The Court of Appeal in London has refused to grant a defunct law firm security for costs, in what the judge described as a “mysterious” case, according to the Law Society Gazette of England and Wales.
The Gazette reports that Axiom Stone London Ltd (ASLL) – which formerly ran a solicitors' practice under the trading name Quality Solicitors Axiom Stone – is being sued by Heathfield International LLC.
The claimant argues that it is owed money by the now-dormant law firm, after providing medical reports for use in litigation. ASLL argues, however, that the written contract Heathfield relies on is fraudulent, and displays a forged signature.
‘Lack of explanation’
Last year, ASLL applied for security for costs. The application was refused by the High Court on the grounds that the judge did not understand how or why the former firm’s defence was being funded.
In Heathfield International LLC v Axiom Stone (London) Ltd & Anor, the Court of Appeal this week upheld the decision, citing the “the complete lack of explanation on both sides as to what was really going on, and why the litigation was being fought at all”.

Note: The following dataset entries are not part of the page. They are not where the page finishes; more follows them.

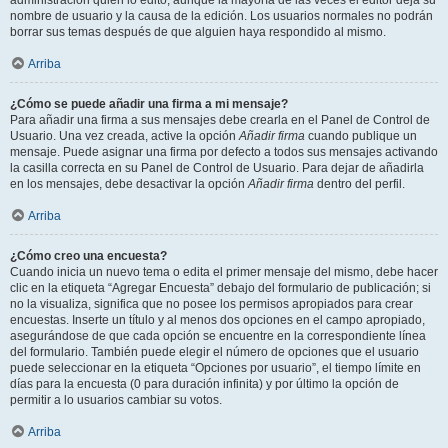
administración quién lo editó, aunque la mayoría de las veces el editor deja su
nombre de usuario y la causa de la edición. Los usuarios normales no podrán
borrar sus temas después de que alguien haya respondido al mismo.
Arriba
¿Cómo se puede añadir una firma a mi mensaje?
Para añadir una firma a sus mensajes debe crearla en el Panel de Control de
Usuario. Una vez creada, active la opción
Añadir firma
cuando publique un
mensaje. Puede asignar una firma por defecto a todos sus mensajes activando
la casilla correcta en su Panel de Control de Usuario. Para dejar de añadirla
en los mensajes, debe desactivar la opción
Añadir firma
dentro del perfil.
Arriba
¿Cómo creo una encuesta?
Cuando inicia un nuevo tema o edita el primer mensaje del mismo, debe hacer
clic en la etiqueta “Agregar Encuesta” debajo del formulario de publicación; si
no la visualiza, significa que no posee los permisos apropiados para crear
encuestas. Inserte un título y al menos dos opciones en el campo apropiado,
asegurándose de que cada opción se encuentre en la correspondiente línea
del formulario. También puede elegir el número de opciones que el usuario
puede seleccionar en la etiqueta “Opciones por usuario”, el tiempo límite en
días para la encuesta (0 para duración infinita) y por último la opción de
permitir a lo usuarios cambiar su votos.
Arriba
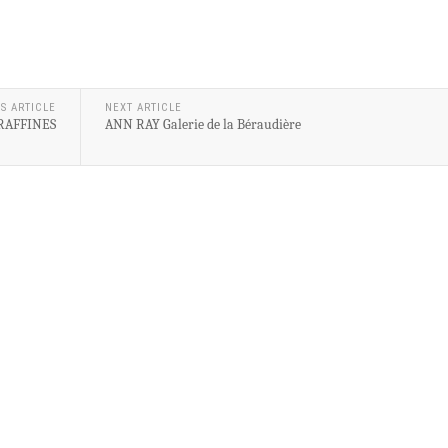
S ARTICLE
NEXT ARTICLE
 RAFFINES
ANN RAY Galerie de la Béraudière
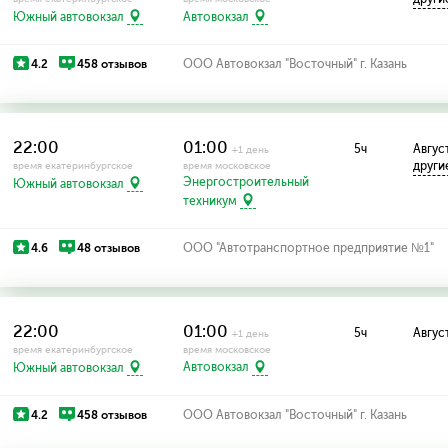
Южный автовокзал
Автовокзал
4.2
458 отзывов
ООО Автовокзал "Восточный" г. Казань
22:00
01:00
5ч
Август
+1 день
други
время екатеринбургское
время московское
Энергостроительный
Южный автовокзал
техникум
4.6
48 отзывов
ООО "Автотранспортное предприятие №1"
22:00
01:00
5ч
Август
+1 день
время екатеринбургское
время московское
Южный автовокзал
Автовокзал
4.2
458 отзывов
ООО Автовокзал "Восточный" г. Казань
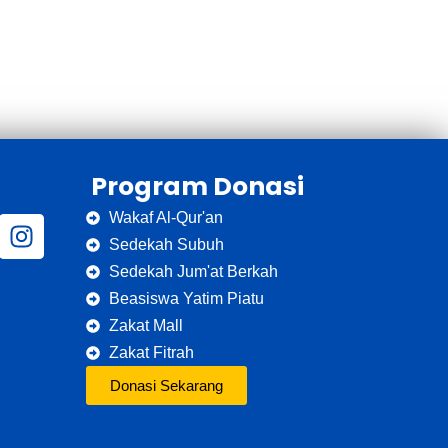
Program Donasi
Wakaf Al-Qur'an
Sedekah Subuh
Sedekah Jum'at Berkah
Beasiswa Yatim Piatu
Zakat Mall
Zakat Fitrah
Donasi Sekarang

Lord Justice Nugee said that there was “no explanation” as to why Heathfield was pursuing ASLL, adding that claimants did not usually bring claims against companies with no assets.
“And if they do, defendants do not usually defend them. In the present case ASLL was a dormant company with no more than £1,100 on its balance sheet, and there was no explanation why it was defending the action at all,” the Gazette quoted the judge as saying.
Assets of just £1,100
He also questioned who was bearing the risks of the litigation.
“We know that at the point at which it was sued, ASLL had no more than £1,100 in assets. Yet it is proposing to incur something like £200,000 in defending the action. It can only be risking £1,100 of its own money in doing so, for the simple reason that it does not have any more than that,” the judge said.
The court added that there was a distinction between corporate and individual defendants, as there was “usually nothing mysterious” about an individual defending a claim that they could not afford to meet, given that they could face bankruptcy.